Posted by Arthur Mariano on May 11, 2001 at 07:15:48:
I enjoyed this virtual poster because it contained a very
well-planned comparison between in-situ near-surface drifter
velocities and Lagrangian velocities simulated by a coarse-
and high- resolution POP model. Seeding numerical floats at
the same time and location of the real data and letting them
"drift" for the same amount time reduced a number of possible
biases in the comparison and the authors should be commended
for this part of the study.
The primary result of McClean et al.'s study, that an O(10 km) horizontal resolution model is needed for realistic simulations
of ocean circulation, agrees with results seen by other modellers.
Nevertheless, their Lagrangian-based comparison is an excellent
and the best quantitative demonstration of how much better an
OGCM performs at eddy resolving rather than eddy permitting
resoltuion. The use of daily winds, instead of averaged wind products, is another factor for the good agreement in first- and second-order velocity statistics. It would be interesting to see if the statistics of the trajectories would change when other wind products and if 6 hr winds are used. Lagrangian statistics of near-surface drifters should be more sensitive to the wind forcing than Eulerian statistics because of the chaotic nature of Lagrangian flow.
My only complaint is that the authors should have shown difference
fields. It is time-consuming to toggle between figures to compare.

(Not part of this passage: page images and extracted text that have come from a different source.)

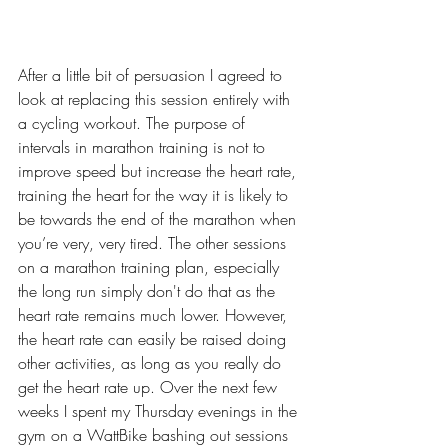
After a little bit of persuasion I agreed to 
look at replacing this session entirely with 
a cycling workout. The purpose of 
intervals in marathon training is not to 
improve speed but increase the heart rate, 
training the heart for the way it is likely to 
be towards the end of the marathon when 
you’re very, very tired. The other sessions 
on a marathon training plan, especially 
the long run simply don't do that as the 
heart rate remains much lower. However, 
the heart rate can easily be raised doing 
other activities, as long as you really do 
get the heart rate up. Over the next few 
weeks I spent my Thursday evenings in the 
gym on a WattBike bashing out sessions 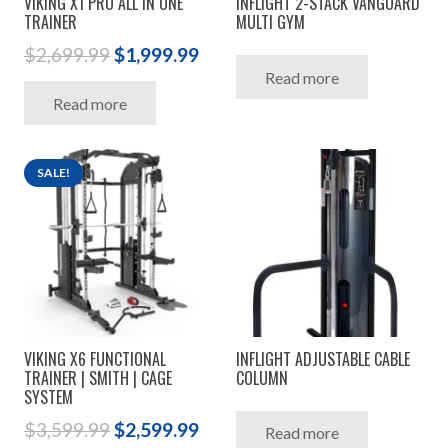
VIKING X1 PRO ALL IN ONE
INFLIGHT 2-STACK VANGUARD
TRAINER
MULTI GYM
Original
Current
$
2,699.99
$
1,999.99
Read more
price
price
Read more
was:
is:
$2,699.99.
$1,999.99.
SALE!
VIKING X6 FUNCTIONAL
INFLIGHT ADJUSTABLE CABLE
TRAINER | SMITH | CAGE
COLUMN
SYSTEM
Original
Current
$
3,599.99
$
2,599.99
Read more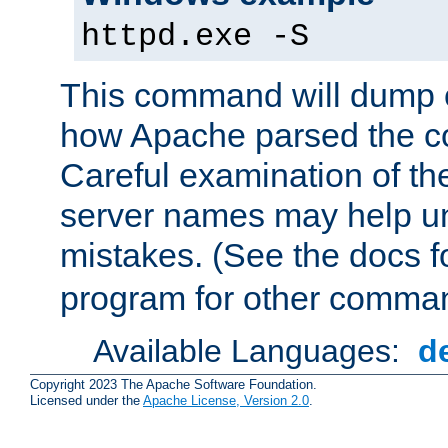
httpd.exe -S
This command will dump o
how Apache parsed the con
Careful examination of t
server names may help un
mistakes. (See the docs f
program for other comman
Available Languages:
d
Copyright 2023 The Apache Software Foundation.
Licensed under the
Apache License, Version 2.0
.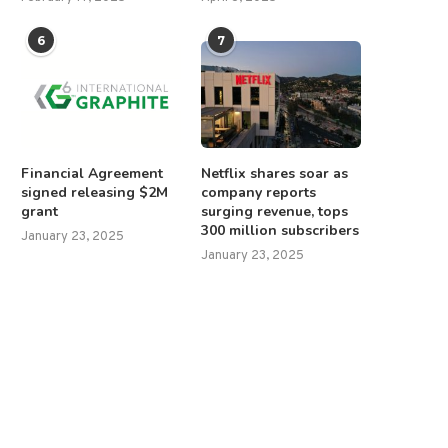
6
7
Financial Agreement
Netflix shares soar as
signed releasing $2M
company reports
grant
surging revenue, tops
300 million subscribers
January 23, 2025
January 23, 2025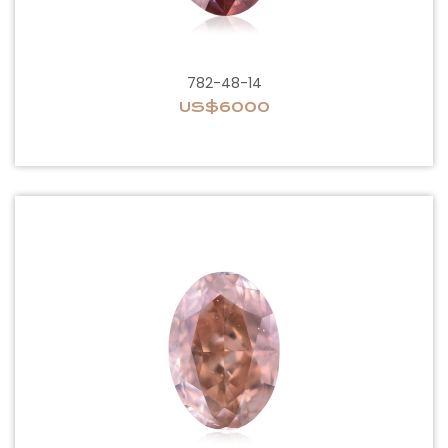
782-48-14
US$6000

The following questions for the virtual community were motivated
by this poster:
Lagrangian integral time scale values of 2-4 days have now been
computed from many near-surface drifter data sets from around the globe. Given the different forcing, inertial periods, MKE/EKE, stratification, etc., Why is the range of integral time scales
so small?? In other words, when ocean drifter data is properly
detrended, Why does Taylor's hypothesis hold so well even with
all its assumptions?
Integral time scales of two days imply at least daily sampling
to avoid aliasing based on mesoscale phenomena and more
frequent sampling to avoid aliasing by inertial periods. This
is a costly fact of life for those needed real-time operational
velocity products. The sampling reuirements for data with
errors of order 1-10% is about three times more severe than
the Nyquist criterion.
Calculation of dynamical quantities will require data sampling
at rates of one per hr for near shore regimes (assuming semi-diurnal tides are important) and 8 hrs in the ocean mixed
layer (assuming integral time scales of 2 days).